Выбрать главу

Прогулка в это время кончилась, нас прогнали со двора, и разговор на этом оборвался. На эту тему в тюрьме говорили много и не раз, потому что в основе всех наших «дел» и «работы» следователей, лежал этот вопрос, переползавший затем за нами и в концлагерь, где острота его стиралась общей каторгой, но продолжала возбуждать интерес и споры.

Должен сказать, что трудно было удерживаться от негодования по отношению к этим «романистам» «из принципа», но нельзя представить себе картины тяжелее и отвратительнее, чем «романисты», сдавшиеся следователю из страха перед пыткой или не выдержавшие самой пытки. Люди слабохарактерные или старики, измученные и растерянные, они представляли собой моральные развалины.

Помню, в ноябре 1930 года к нам в общую камеру был переведен из одиночки один из таких «сознавшихся», инженер А. Это был человек лет тридцати шести, светлый блондин, прибалтийский немец. Мягкие черты лица, грустный, рассеянный взгляд не говорили ни о воле, ни о сильном характере. Попал он в одиночку прямо с воли и, после обработки следователя, подписал все, что от него потребовали. Обвиняли его в участии в шпионской немецкой организации и в сообщении одному из служащих Германского консульства сведений, касающихся работы завода, на котором он служил. Показания его дали основание для ареста его жены и знакомых.

Первые дни в общей камере он находился в полной апатии, но затем очнулся, понял, что сделал, и метался в полном отчаянии, не зная, как исправить совершенное. Он обратился ко мне за советом, подробно и просто рассказал свое дело. Служащего германского консульства он действительно встречал у знакомых, но никаких сведений о работе завода ему не давал, тем более — не подлежащих разглашению. Кроме того, завод, на котором он работал, изготовлял носильное платье, и производство его вообще не считалось секретным. Сперва он с возмущением отказывался подписать ложное признание об участии в шпионской организации, но потом, под постоянной угрозой расстрела, стал колебаться. Тогда следователь посадил его в холодный карцер; он не выдержал и подписал признание в общей форме: «…признаю себя виновным в даче экономических сведений такому-то служащему Германского консульства». Из этого «признания» следователь состряпал целое дело, с участием множества лиц, и завлек его к написанию целого «романа». Жену его также арестовали и намеренно показали ему в коридоре, когда вели на допрос. Когда следователь вытянул из него все, что нужно, он отослал его в общую камеру и прекратил допросы. Теперь, с тоской и слезами, он спрашивал меня, что делать, как исправить весь ужас, в который его вовлек следователь.

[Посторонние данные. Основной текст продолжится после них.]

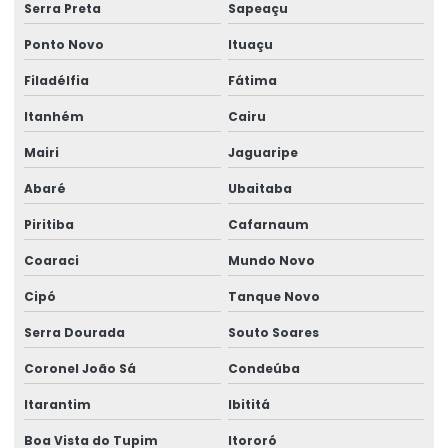
Serra Preta
Sapeaçu
Licenciamento ambiental serviço
Ponto Novo
Ituaçu
Licenciamento ambiental em unidades de conservação
Filadélfia
Fátima
Licenciamento ambiental urbano
Itanhém
Cairu
Licenciamento ambiental usina fotovoltaica
Mairi
Jaguaripe
Lo licença de operação
Abaré
Ubaitaba
Processo de licenciamento ambiental
Piritiba
Cafarnaum
Renovação da licença de operação
Coaraci
Mundo Novo
Serviço de consultoria ambiental
Cipó
Tanque Novo
Serviço de licenciamento ambiental
Serra Dourada
Souto Soares
Coronel João Sá
Condeúba
Sistema de gestão ambiental
Itarantim
Ibititá
Sustentabilidade empresarial
Boa Vista do Tupim
Itororó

— Зачем вы подписывали неправду в протокол? — спросил я.

— Я не мог больше, — говорил он голосом, полным слез.

— Почему же не могли? Что значит — не могли?

— Я был в ужасном состоянии. Эти постоянные угрозы, постоянная мысль о расстреле, о смерти… Потом ужасный карцер с открытым окном…

С меня сняли платье…

— Где этот карцер находится?

— Во втором этаже, недалеко от канцелярии.

— Долго вас там держали?

— Не знаю. Несколько часов. Я не мог больше. Я вызвал дежурного и сказал, что готов дать показание. Меня повели к следователю. Я, право, не мог больше, — повторял он бессильно, не скрывая слез… Мне было жаль его, но такое явное безволие раздражало и возмущало меня:

— Не понимаю я вас. Собственно говоря, чего же вы не могли? Вы потеряли сознание от холода? Нет. Вы вызвали дежурного…

— Я так дрожал… Я, несомненно, заболел бы воспалением легких…

— А вы думаете, нам с вами еще мало придется дрожать от холода и голода, если не расстреляют, а сошлют в концлагерь? Велика беда нашему брату заболеть… Откровенно вам скажу, — не стоило из-за такого пустяка сдаваться. Вы ведь и не заболели…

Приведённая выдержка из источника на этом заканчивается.